Problem = Can you write out every line from the start of the records below through the line containing "иметь трудности с эмоциональной", leaving out any pictures?

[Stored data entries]
▽

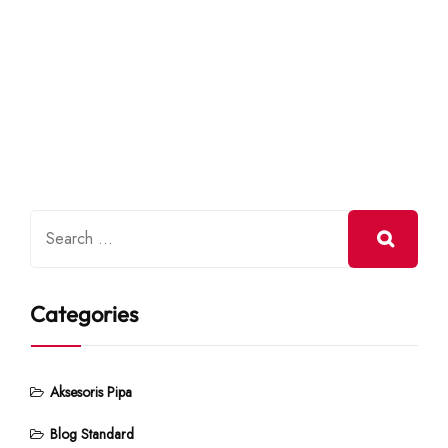
Categories
Aksesoris Pipa
Blog Standard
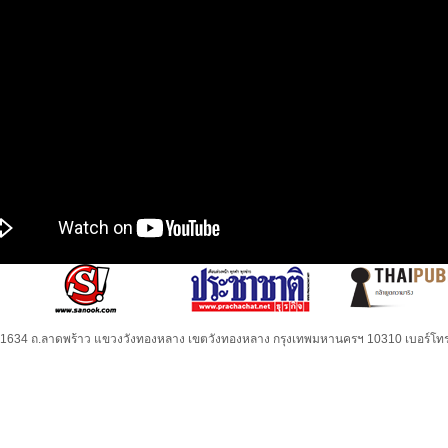
32-1634 ถ.ลาดพร้าว แขวงวังทองหลาง เขตวังทองหลาง กรุงเทพมหานครฯ 10310 เบอร์โทร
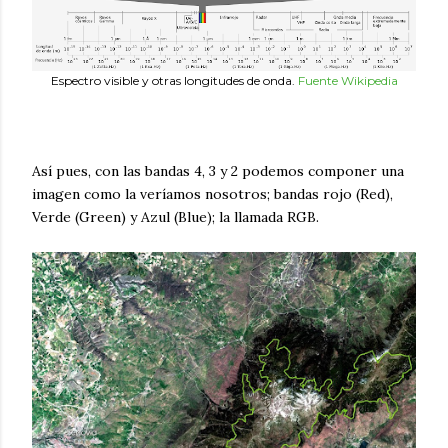
Espectro visible y otras longitudes de onda.
Fuente Wikipedia
Así pues, con las bandas 4, 3 y 2 podemos componer una
imagen como la veríamos nosotros; bandas rojo (Red),
Verde (Green) y Azul (Blue); la llamada RGB.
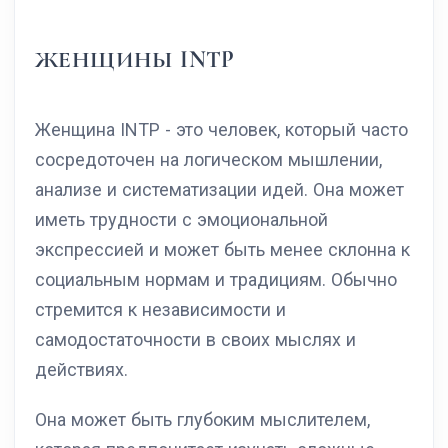
ЖЕНЩИНЫ INTP
Женщина INTP - это человек, который часто
сосредоточен на логическом мышлении,
анализе и систематизации идей. Она может
иметь трудности с эмоциональной
экспрессией и может быть менее склонна к
социальным нормам и традициям. Обычно
стремится к независимости и
самодостаточности в своих мыслях и
действиях.
Она может быть глубоким мыслителем,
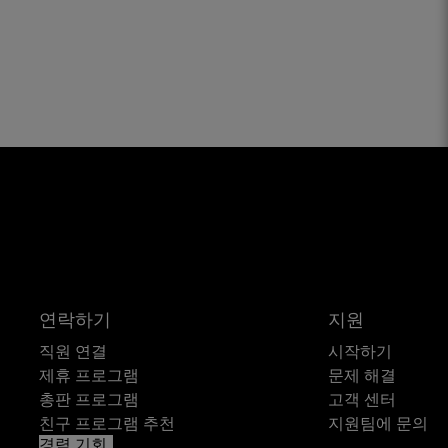
연락하기
지원
직원 연결
시작하기
제휴 프로그램
문제 해결
총판 프로그램
고객 센터
친구 프로그램 추천
지원팀에 문의
경력 기회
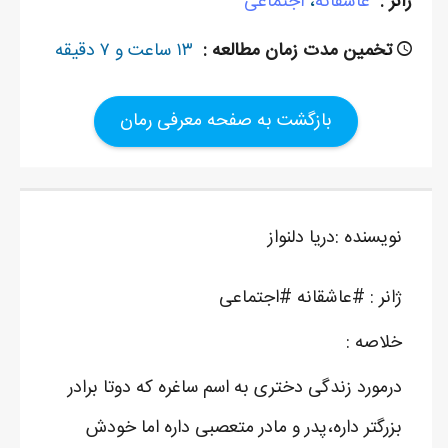
ژانر :
عاشقانه
،
اجتماعی
تخمین مدت زمان مطالعه :
۱۳ ساعت و ۷ دقیقه
بازگشت به صفحه معرفی رمان
نویسنده :دریا دلنواز
ژانر : #عاشقانه #اجتماعی‎
خلاصه :
درمورد زندگی دختری به اسم ساغره که دوتا برادر
بزرگتر داره،پدر و مادر متعصبی داره اما خودش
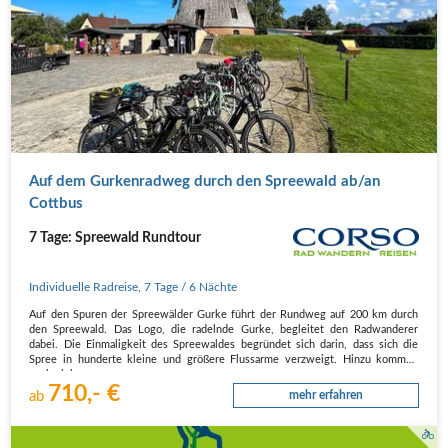
Auf dem Gurkenradweg durch den Spreewald ab/an
Cottbus
7 Tage: Spreewald Rundtour
Individuelle Radreise
,
7 Tage
/ 6 Nächte
Auf den Spuren der Spreewälder Gurke führt der Rundweg auf 200 km durch
den Spreewald. Das Logo, die radelnde Gurke, begleitet den Radwanderer
dabei. Die Einmaligkeit des Spreewaldes begründet sich darin, dass sich die
Spree in hunderte kleine und größere Flussarme verzweigt. Hinzu kommen
noch viele…
710,- €
ab
mehr erfahren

△

Solution to this exercise =
Categories
Aksesoris Pipa
Blog Standard
32-1634 ถ.ลาดพร้าว แขวงวังทองหลาง เขตวังทองหลาง กรุงเทพมหานครฯ 10310 เบอร์โทร
Espectro visible y otras longitudes de onda.
Fuente Wikipedia
Así pues, con las bandas 4, 3 y 2 podemos componer una
imagen como la veríamos nosotros; bandas rojo (Red),
Verde (Green) y Azul (Blue); la llamada RGB.
ЖЕНЩИНЫ INTP
Женщина INTP - это человек, который часто
сосредоточен на логическом мышлении,
анализе и систематизации идей. Она может
иметь трудности с эмоциональной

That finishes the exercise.